• [Task goal]: Looking at the entries, how many lines hold the word "obvious"? State the number by itself.

• [Extracted entries]:
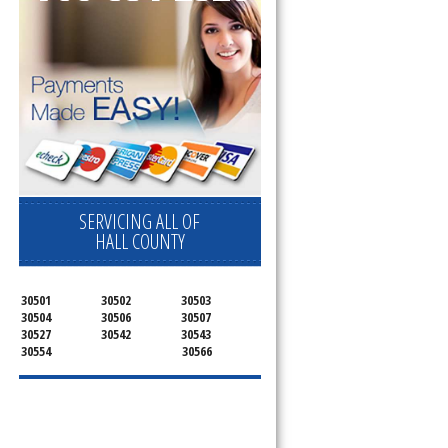
SERVICING ALL OF
HALL COUNTY
30501
30502
30503
30504
30506
30507
30527
30542
30543
30554
30566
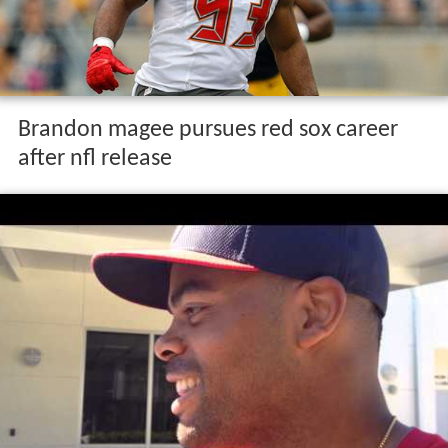
Brandon magee pursues red sox career
after nfl release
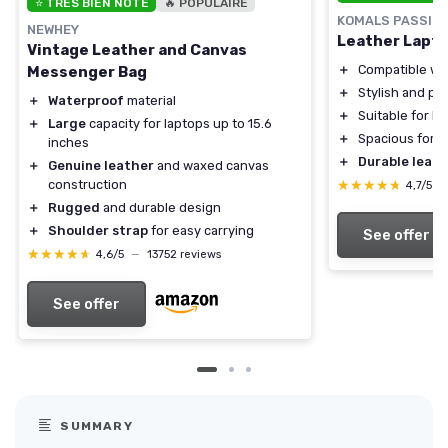
⭐ TRÈS BIEN NOTÉ
🔥 POPULAIRE
KOMALS PASSION
NEWHEY
Leather Lapt
Vintage Leather and Canvas
＋
Compatible wit
Messenger Bag
＋
Stylish and pr
＋
Waterproof
material
＋
Suitable for 
＋
Large
capacity for laptops up to 15.6
＋
Spacious for o
inches
＋
Durable leath
＋
Genuine leather
and waxed canvas
construction
★★★★★
★★★★★
4,7/5
—
＋
Rugged
and durable design
＋
Shoulder strap
for easy carrying
See offer
★★★★★
★★★★★
4,6/5
—
13752 reviews
See offer
SUMMARY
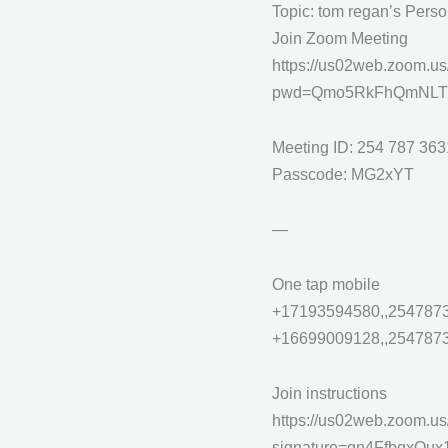
Topic: tom regan’s Pers
Join Zoom Meeting
https://us02web.zoom.u
pwd=Qmo5RkFhQmNLT
Meeting ID: 254 787 363
Passcode: MG2xYT
—
One tap mobile
+17193594580,,2547873
+16699009128,,25478736
Join instructions
https://us02web.zoom.us
signature=qn4FfbqxO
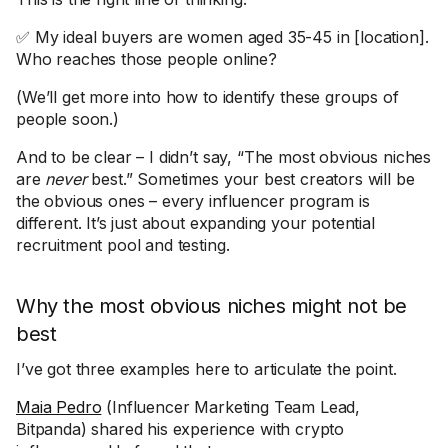
✅ My ideal buyers are women aged 35-45 in [location].
Who reaches those people online?
(We’ll get more into how to identify these groups of
people soon.)
And to be clear – I didn’t say, “The most obvious niches
are
never
best.” Sometimes your best creators will be
the obvious ones – every influencer program is
different. It’s just about expanding your potential
recruitment pool and testing.
Why the most obvious niches might not be
best
I’ve got three examples here to articulate the point.
Maia Pedro
(Influencer Marketing Team Lead,
Bitpanda) shared his experience with crypto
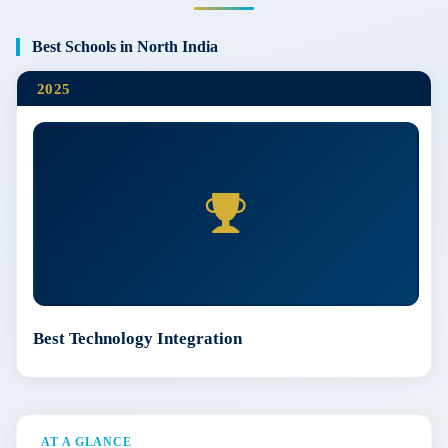
Best Schools in North India
2025
Best Technology Integration
AT A GLANCE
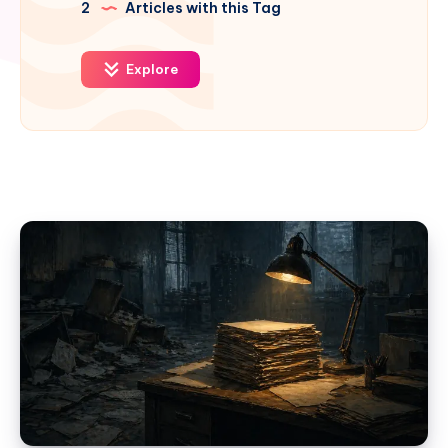
2
Articles with this Tag
Explore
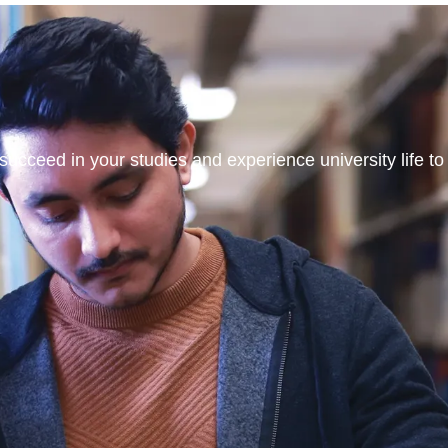
ucceed in your studies and experience university life to t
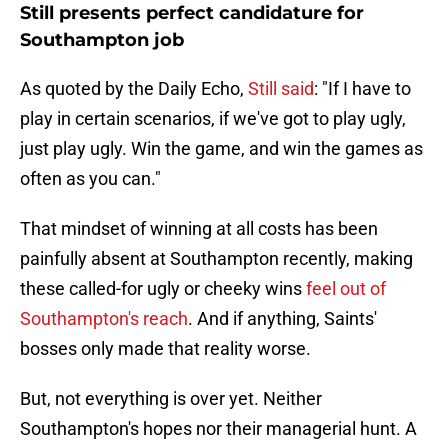
Still presents perfect candidature for
Southampton job
As quoted by the Daily Echo,
Still said
: "If I have to
play in certain scenarios, if we've got to play ugly,
just play ugly. Win the game, and win the games as
often as you can."
That mindset of winning at all costs has been
painfully absent at Southampton recently, making
these called-for ugly or cheeky wins
feel out of
Southampton's reach
. And if anything, Saints'
bosses only made that reality worse.
But, not everything is over yet. Neither
Southampton's hopes nor their managerial hunt. A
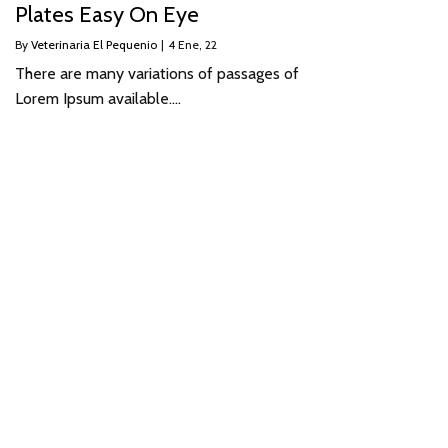
Plates Easy On Eye
By
Veterinaria El Pequenio
|
4
Ene, 22
There are many variations of passages of
Lorem Ipsum available.…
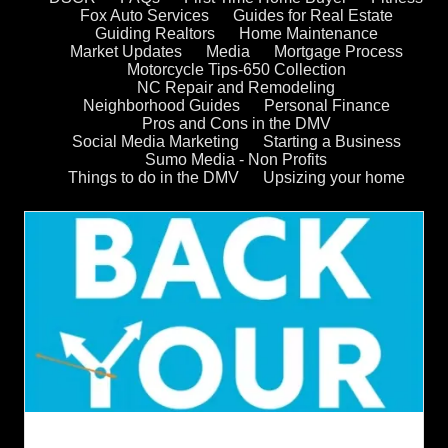
Fox Auto Services
Guides for Real Estate
Guiding Realtors
Home Maintenance
Market Updates
Media
Mortgage Process
Motorcycle Tips-650 Collection
NC Repair and Remodeling
Neighborhood Guides
Personal Finance
Pros and Cons in the DMV
Social Media Marketing
Starting a Business
Sumo Media - Non Profits
Things to do in the DMV
Upsizing your home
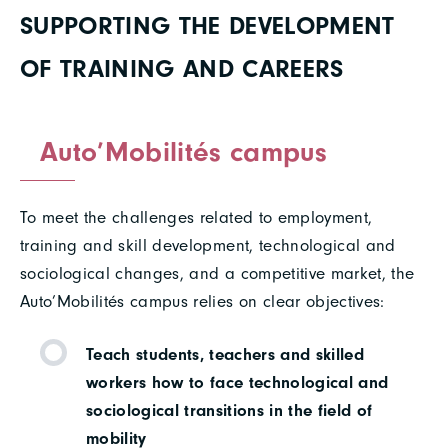
SUPPORTING THE DEVELOPMENT
OF TRAINING AND CAREERS
Auto’Mobilités campus
To meet the challenges related to employment,
training and skill development, technological and
sociological changes, and a competitive market, the
Auto’Mobilités campus relies on clear objectives:
Teach students, teachers and skilled
workers how to face technological and
sociological transitions in the field of
mobility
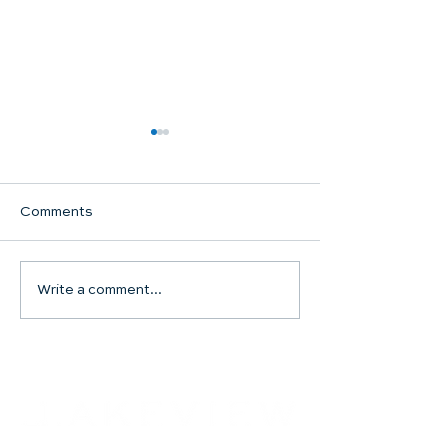
Comments
Communion Su
Write a comment...
SHARED WORSHIP
CONTINUES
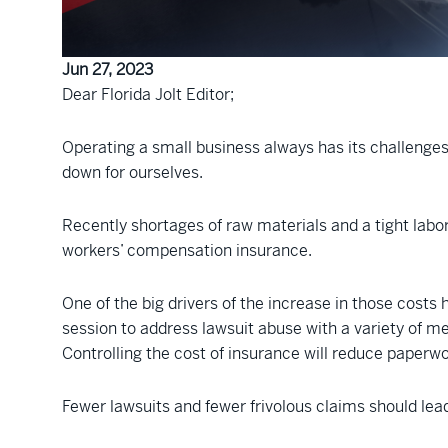
Jun 27, 2023
Dear Florida Jolt Editor;
Operating a small business always has its challenges
down for ourselves.
Recently shortages of raw materials and a tight labo
workers’ compensation insurance.
One of the big drivers of the increase in those costs h
session to address lawsuit abuse with a variety of me
Controlling the cost of insurance will reduce paperw
Fewer lawsuits and fewer frivolous claims should lea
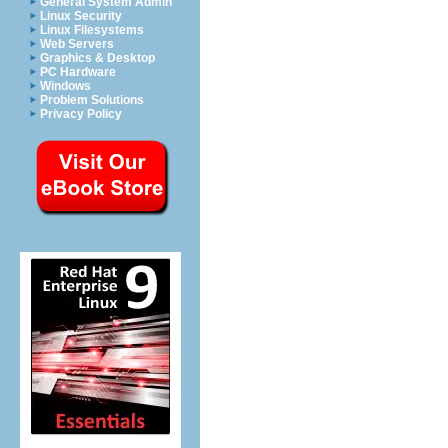
General System Admin
Linux Security
Linux Filesystems
Web Servers
Graphics & Desktop
PC Hardware
Windows
Problem Solutions
Privacy Policy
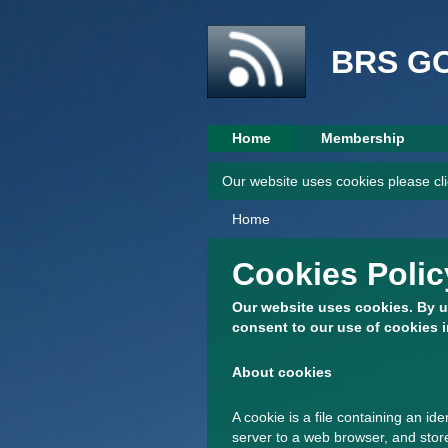
BRS G
Home
Membership
Our website uses cookies please cli
Home
Cookies Polic
Our website uses cookies. By u
consent to our use of cookies i
About cookies
A cookie is a file containing an ide
server to a web browser, and store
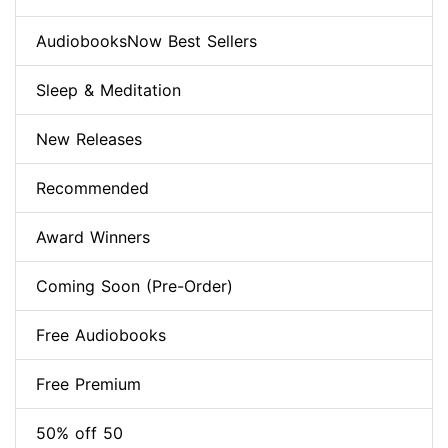
AudiobooksNow Best Sellers
Sleep & Meditation
New Releases
Recommended
Award Winners
Coming Soon (Pre-Order)
Free Audiobooks
Free Premium
50% off 50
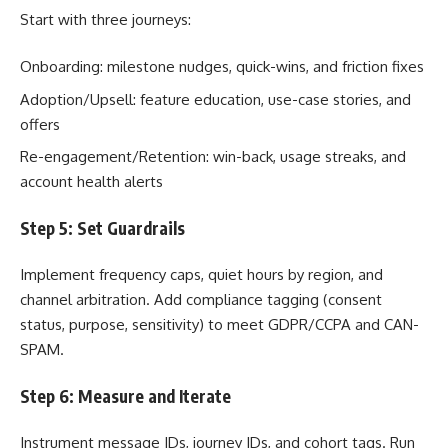
Start with three journeys:
Onboarding: milestone nudges, quick-wins, and friction fixes
Adoption/Upsell: feature education, use-case stories, and
offers
Re-engagement/Retention: win-back, usage streaks, and
account health alerts
Step 5: Set Guardrails
Implement frequency caps, quiet hours by region, and
channel arbitration. Add compliance tagging (consent
status, purpose, sensitivity) to meet GDPR/CCPA and CAN-
SPAM.
Step 6: Measure and Iterate
Instrument message IDs, journey IDs, and cohort tags. Run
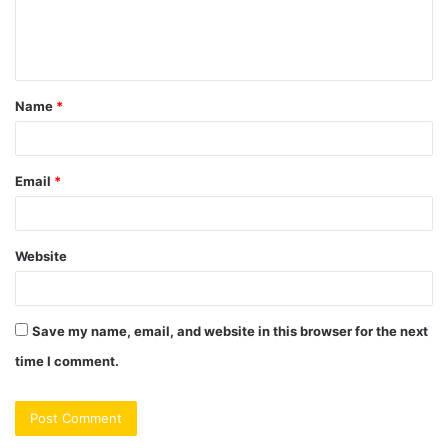
e
n
t
Name
*
*
Email
*
Website
Save my name, email, and website in this browser for the next
time I comment.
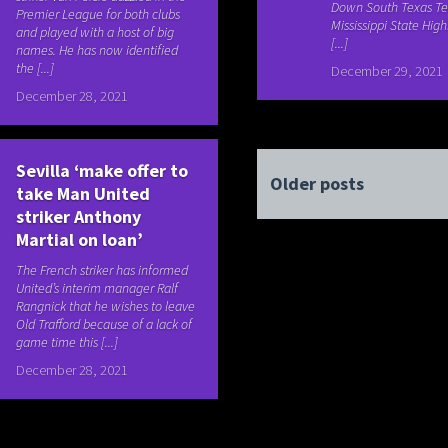
Down South Texas Te
Premier League for both clubs
Mississippi State High
and played with a host of big
[...]
names. He has now identified
the [...]
December 29, 2021
December 28, 2021
Sevilla ‘make offer to
Older posts
take Man United
striker Anthony
Martial on loan’
The French striker has informed
United’s interim manager Ralf
Rangnick that he wishes to leave
Old Trafford because of a lack of
game time this [...]
December 28, 2021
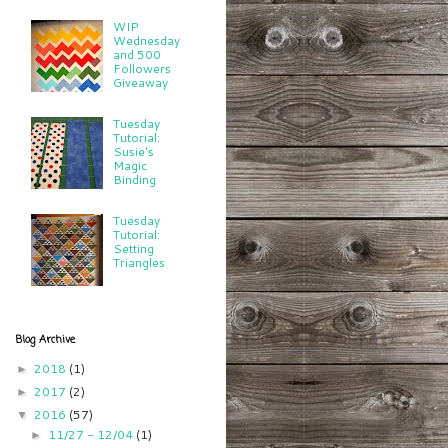
WIP
Wednesday
and 500
Followers
Giveaway
Tuesday
Tutorial:
Susie's
Magic
Binding
Tuesday
Tutorial:
Setting
Triangles
Blog Archive
2018
(1)
►
2017
(2)
►
2016
(57)
▼
11/27 - 12/04
(1)
►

• [Result of this exercise]: 3